Am I missing something here, or is the answer painfully obvious.....
Well according to a recent article in Popular Science, it is a bit more complicated than first blush would have us believe. According to the PopSci article - the House is holding hearings to discuss a new law to manage resource mining in space.
In the early days of the "Space Race" an accord or "Treaty" was signed that said, in simple terms, no country or person could assume to own any celestial body. But now the focus is on mineral rights. There is some credence given to having a legal framework in place which may at the very least spur more entrepreneurial interest in the sector. The proposed legislation, working in tandem with the earlier Outer Space Treaty, formulated in 1967, would give U.S. companies ownership of any materials they mine from asteroids, but not ownership of the asteroid itself.
Read the complete Popsci article HERE
5 comments:
Damn, you answered it; I was going to guess "me?" But seriously, wanna bet they screw it up?
Leave it to politician to decide who owns what in outer space. Really! How can any country lay claim to a space rock and dictate laws? Utterly moronic. We are stepping over the line by laying claim to any celestial body outside of Mother Earth. Who do we think we are?
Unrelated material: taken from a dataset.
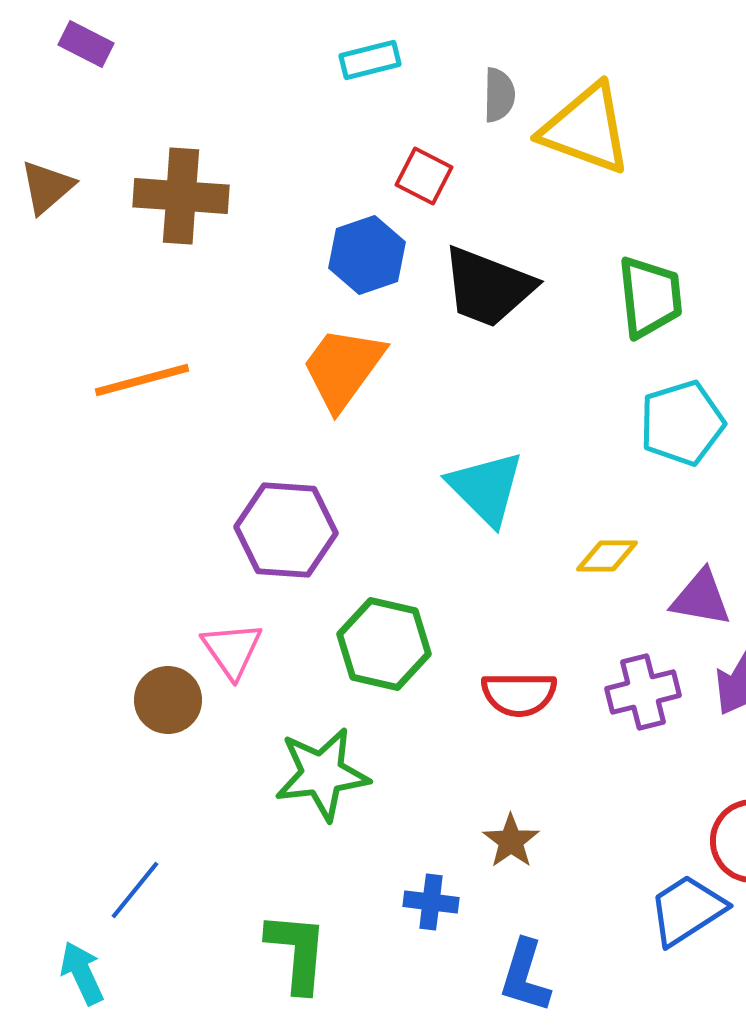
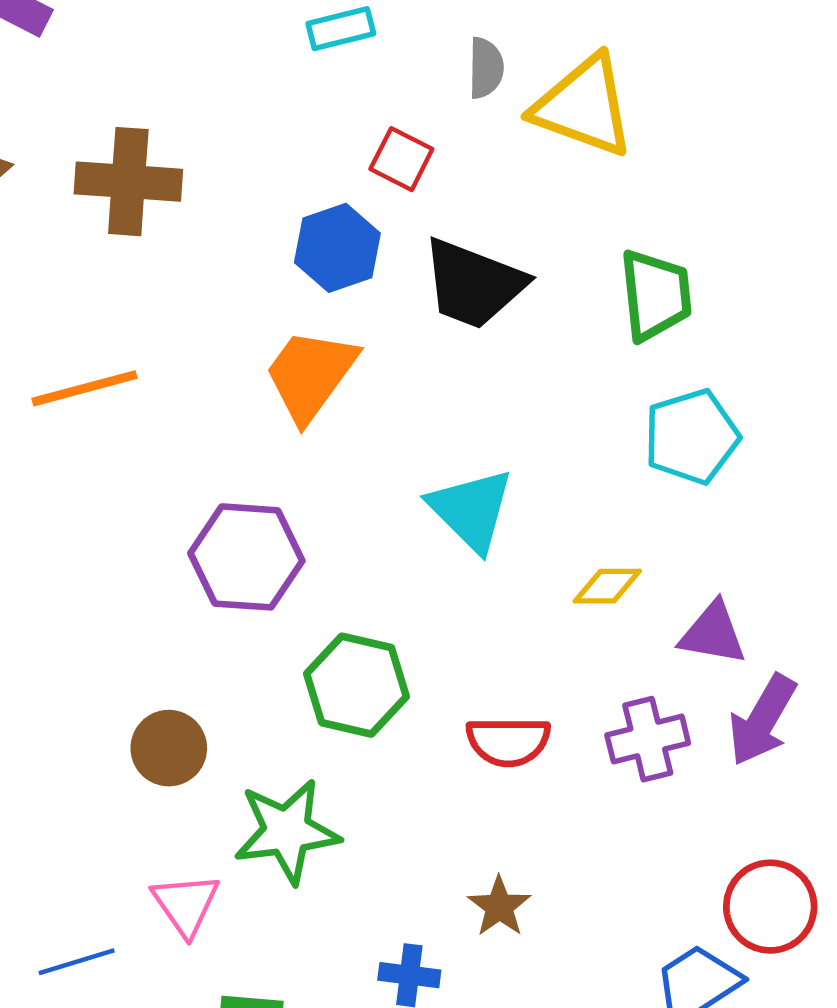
pink triangle: (232, 650) -> (186, 904), moved
brown circle: (168, 700) -> (169, 748), moved
blue line: (135, 890) -> (77, 962), turned 34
Screw it up is almost a gimi. But in response to Tman2k: Like the original treaty, I suspect that the initial efforts may lay in preventing a government or an individual from "owning" an asteroid say. But able to maintain an individual's right to retain ownership of whatever mineral or material that is mined off an asteroid. I know that would be one of the things that would piss me off, going to all the effort and expense of bringing back mineral components just to be told that these can not be owned.
Well, if it's headed here, whichever country(ies) gets it could claim ownership. If anyone there survives and are nationalists who want their borders respected (we know Praxis blew up, but keep to your own side), then they're on their own and anyone who survives elsewhere can focus on things like adapting to no sunlight and not having the land that ends up under the sea.
But you see Anon, the treaty that everyone signed in the 60s prohibits just that sort of behavior. If the U.S. doesn't honor it, or any other signatory, it becomes so much toilet paper. I honestly believe that manifest destiny at the atmosphere interface.